Paul Noel, previously the deputy chief over field operations, is taking over as deputy chief of the investigations and support bureau. John Thomas, who currently has that job, will take over Noel’s role as head of field operations.
Additionally, Capt. Nick Gernon, who previously oversaw the crime lab, will take over as leader of the 7th District, which polices all of New Orleans East. Capt. Michael Glasser, who held the 7th District leadership role since the beginning of the year, will go back to his previous role overseeing narcotics.
Simon Hargrove, who commanded the Public Integrity Bureau, will take over Gernon’s role overseeing the crime lab.
Ferguson said the shake-up of his command staff is “separate and unrelated” to a critical audit of district task forces, which would fall under the field operations bureau. The report, authored by federal consent degree monitors, is expected to be released publicly in coming weeks. NOPD said earlier this week the audit shows the units had inadequate supervision.
The changes are also unrelated to alleged misconduct of 8th District task force officers that is apparently shown in video footage that surfaced in recent days, Ferguson said. In response to the video evidence, he said, internal NOPD investigators have put the four officers on desk duty and have opened a criminal probe into their behavior.
The sergeant who oversaw them, who has since retired and is part of NOPD’s reserve division, is also on desk duty.
The four officers on desk duty are Sgt. Jason Collins, Officer Jordan Sherr, Officer Samuel Senter, and Officer William Knowles.
District task forces are based out of NOPD’s eight geographic districts and handle specialized assignments at the direction of the district captain or another supervisor who is designated by the captain.

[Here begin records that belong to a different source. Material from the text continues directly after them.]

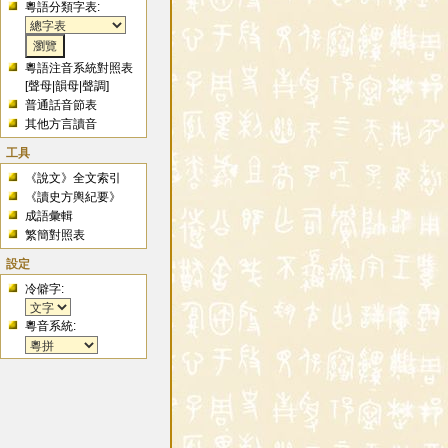
粵語分類字表:
粵語注音系統對照表
[
聲母
|
韻母
|
聲調
]
普通話音節表
其他方言讀音
工具
《說文》全文索引
《讀史方輿紀要》
成語彙輯
繁簡對照表
設定
冷僻字:
粵音系統:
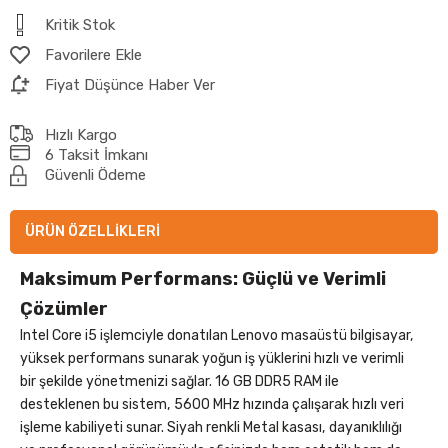
Kritik Stok
Favorilere Ekle
Fiyat Düşünce Haber Ver
Hızlı Kargo
6 Taksit İmkanı
Güvenli Ödeme
ÜRÜN ÖZELLIKLERI
Maksimum Performans: Güçlü ve Verimli
Çözümler
Intel Core i5 işlemciyle donatılan Lenovo masaüstü bilgisayar,
yüksek performans sunarak yoğun iş yüklerini hızlı ve verimli
bir şekilde yönetmenizi sağlar. 16 GB DDR5 RAM ile
desteklenen bu sistem, 5600 MHz hızında çalışarak hızlı veri
işleme kabiliyeti sunar. Siyah renkli Metal kasası, dayanıklılığı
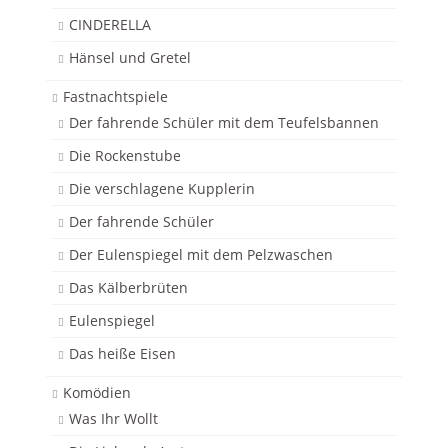
CINDERELLA
Hänsel und Gretel
Fastnachtspiele
Der fahrende Schüler mit dem Teufelsbannen
Die Rockenstube
Die verschlagene Kupplerin
Der fahrende Schüler
Der Eulenspiegel mit dem Pelzwaschen
Das Kälberbrüten
Eulenspiegel
Das heiße Eisen
Komödien
Was Ihr Wollt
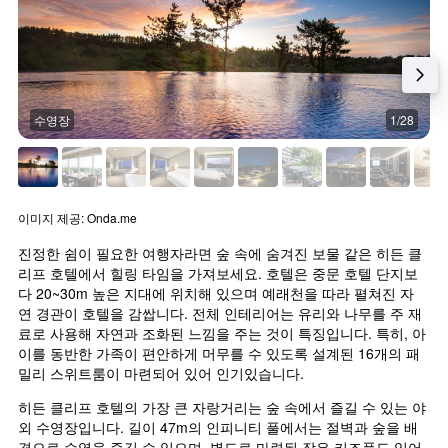
수영장
1/28
이미지 제공: Onda.me
진정한 쉼이 필요한 여행자라면 숲 속에 숨겨진 보물 같은 히든 클
리프 호텔에서 힐링 타임을 가져보세요. 호텔은 중문 호텔 단지보
다 20~30m 높은 지대에 위치해 있으며 예래천을 따라 펼쳐진 자
연 경관이 호텔을 감쌉니다. 전체 인테리어는 유리와 나무를 주 재
료로 사용해 자연과 조화된 느낌을 주는 것이 특징입니다. 특히, 아
이를 동반한 가족이 편안하게 머무를 수 있도록 설계된 16개의 패
밀리 스위트룸이 마련되어 있어 인기있습니다.
히든 클리프 호텔의 가장 큰 자랑거리는 숲 속에서 즐길 수 있는 야
외 수영장입니다. 길이 47m의 인피니티 풀에서는 절벽과 숲을 배
경으로 수영을 즐길 수 있으며, 별도로 마련된 작은 키즈풀도 있어 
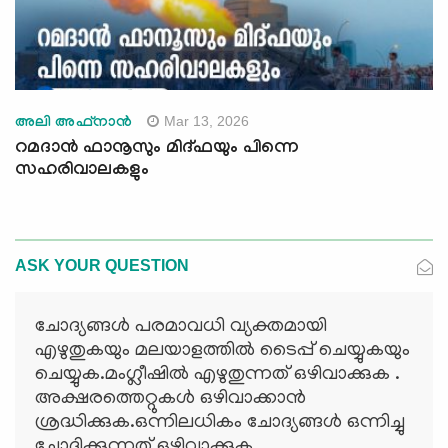
Mar 13, 2026
അലി അഫ്നാന്‍
റമദാന്‍ ഫാനൂസും മിദ്ഫയും പിന്നെ
സഹരിവാലകളും
ASK YOUR QUESTION
ചോദ്യങ്ങള്‍ പരമാവധി വ്യക്തമായി
എഴുതുകയും മലയാളത്തില്‍ ടൈപ്പ് ചെയ്യുകയും
ചെയ്യുക.മംഗ്ലീഷില്‍ എഴുതുന്നത് ഒഴിവാക്കുക .
അക്ഷരത്തെറ്റുകള്‍ ഒഴിവാക്കാന്‍
ശ്രദ്ധിക്കുക.ഒന്നിലധികം ചോദ്യങ്ങള്‍ ഒന്നിച്ചു
ചോദിക്കുന്നത് ഒഴിവാക്കുക.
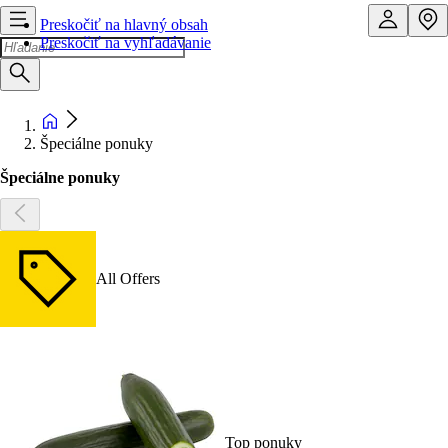
Preskočiť na hlavný obsah
Preskočiť na vyhľadávanie
Špeciálne ponuky
Špeciálne ponuky
All Offers
Top ponuky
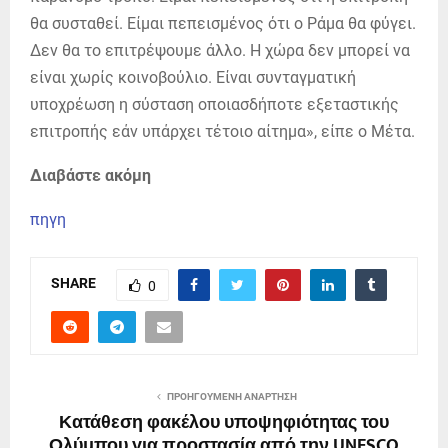
θα συσταθεί. Είμαι πεπεισμένος ότι ο Ράμα θα φύγει.
Δεν θα το επιτρέψουμε άλλο. Η χώρα δεν μπορεί να
είναι χωρίς κοινοβούλιο. Είναι συνταγματική
υποχρέωση η σύσταση οποιασδήποτε εξεταστικής
επιτροπής εάν υπάρχει τέτοιο αίτημα», είπε ο Μέτα.
Διαβάστε ακόμη
πηγη
SHARE
0
ΠΡΟΗΓΟΎΜΕΝΗ ΑΝΆΡΤΗΣΗ
Κατάθεση φακέλου υποψηφιότητας του
Ολύμπου για προστασία από την UNESCO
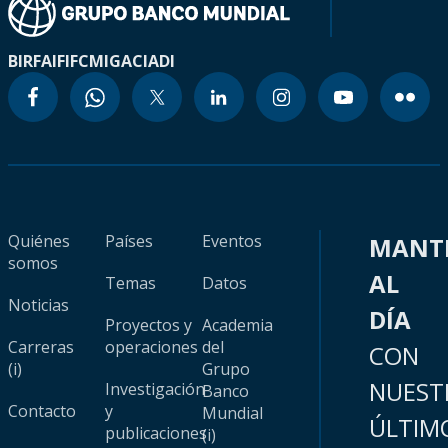
BIRF
AIF
IFC
MIGA
CIADI
Quiénes
Países
Eventos
MANT
somos
AL
Temas
Datos
Noticias
DÍA
Proyectos y
Academia
Carreras
operaciones
del
CON
(i)
Grupo
NUEST
Investigación
Banco
Contacto
y
Mundial
ÚLTIM
publicaciones
(i)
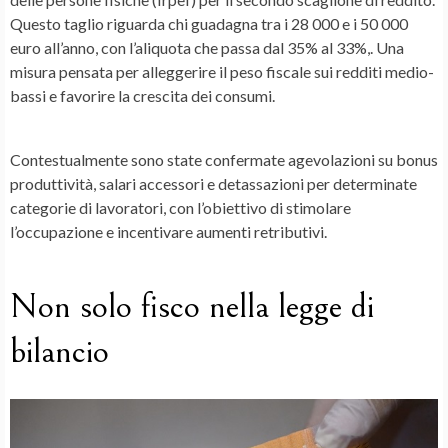
Questo taglio riguarda chi guadagna tra i 28 000 e i 50 000
euro all’anno, con l’aliquota che passa dal 35% al 33%,. Una
misura pensata per alleggerire il peso fiscale sui
redditi medio-
bassi
e favorire la crescita dei consumi.
Contestualmente sono state confermate agevolazioni su bonus
produttività, salari accessori e detassazioni per determinate
categorie di lavoratori, con l’obiettivo di
stimolare
l’occupazione
e incentivare aumenti retributivi.
Non solo fisco nella legge di
bilancio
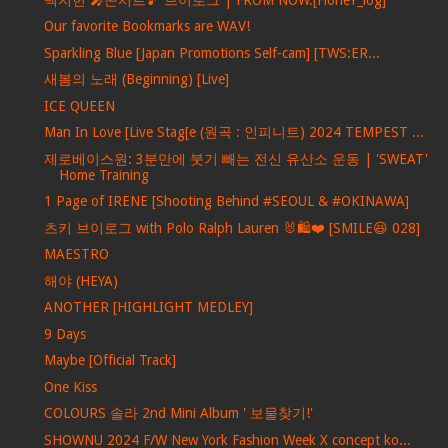
Our favorite Bookmarks are WAV!
Sparkling Blue [Japan Promotions Self-cam] [TWS:ER...
새봄의 노래 (Beginning) [Live]
ICE QUEEN
Man In Love [Live Stag[e (원곡 : 인피니트) 2024 TEMPEST ...
제로베이스원: 3분만에 붓기 빼는 전신 유산소 운동 | 'SWEAT'
Home Training
1 Page of IRENE [Shooting Behind #SEOUL & #OKINAWA]
츠키 브이로그 with Polo Ralph Lauren 🐰🛍❤ [SMILE😆 028]
MAESTRO
해야 (HEYA)
ANOTHER [HIGHLIGHT MEDLEY]
9 Days
Maybe [Official Track]
One Kiss
COLOURS 솔라 2nd Mini Album ' 보물찾기!'
SHOWNU 2024 F/W New York Fashion Week X concept ko...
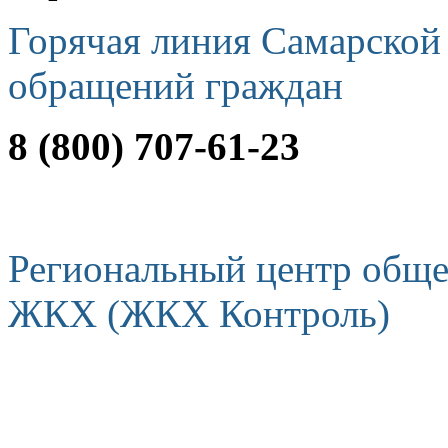
Горячая линия Самарской
обращений граждан
8 (800) 707-61-23
Региональный центр обще
ЖКХ (ЖКХ Контроль)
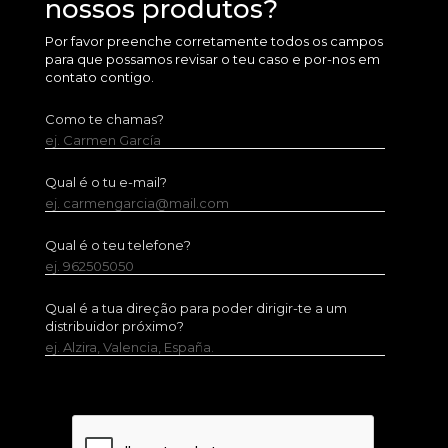
nossos produtos?
Por favor preenche corretamente todos os campos
para que possamos revisar o teu caso e por-nos em
contato contigo.
Como te chamas?
ej. Carmen García
Qual é o tu e-mail?
ej. carmengarcia@mail.com
Qual é o teu telefone?
ej. 962505050
Qual é a tua direção para poder dirigir-te a um
distribuidor próximo?
ej. Alzira, Valencia, España.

Earlier this week, he announced all district-based task forces were suspended and its members returned to regular patrol duties while NOPD leaders investigate problems with task forces and figure out how to best address them. Ferguson said he takes the federal monitor’s report and the alleged misconduct by 8th District task force members seriously.
“The department has come too far since onset of the consent decree to do anything less,” Ferguson said Friday.
NOPD entered the consent decree in 2013 after a U.S. Department of Justice investigation uncovered a culture of corruption and pattern of civil rights abuses, including Katrina-era shootings of unarmed civilians. It has resulted in the rewriting of most NOPD policies and addressed nearly every element of policing from officer-involved shootings to community engagement and operation of body-worn cameras.
Monitors and the federal judge overseeing the consent decree, U.S. District Judge Susie Morgan, have lauded NOPD in recent months for its reforms. However, supervision, bias-free policing and stops and searches were among the topics monitors have said NOPD needed to work on before being declared fully compliant.
Ferguson said the fight against violent crime should not be negatively impacted by the suspension of task forces, and NOPD remains “committed to constitutional policing.”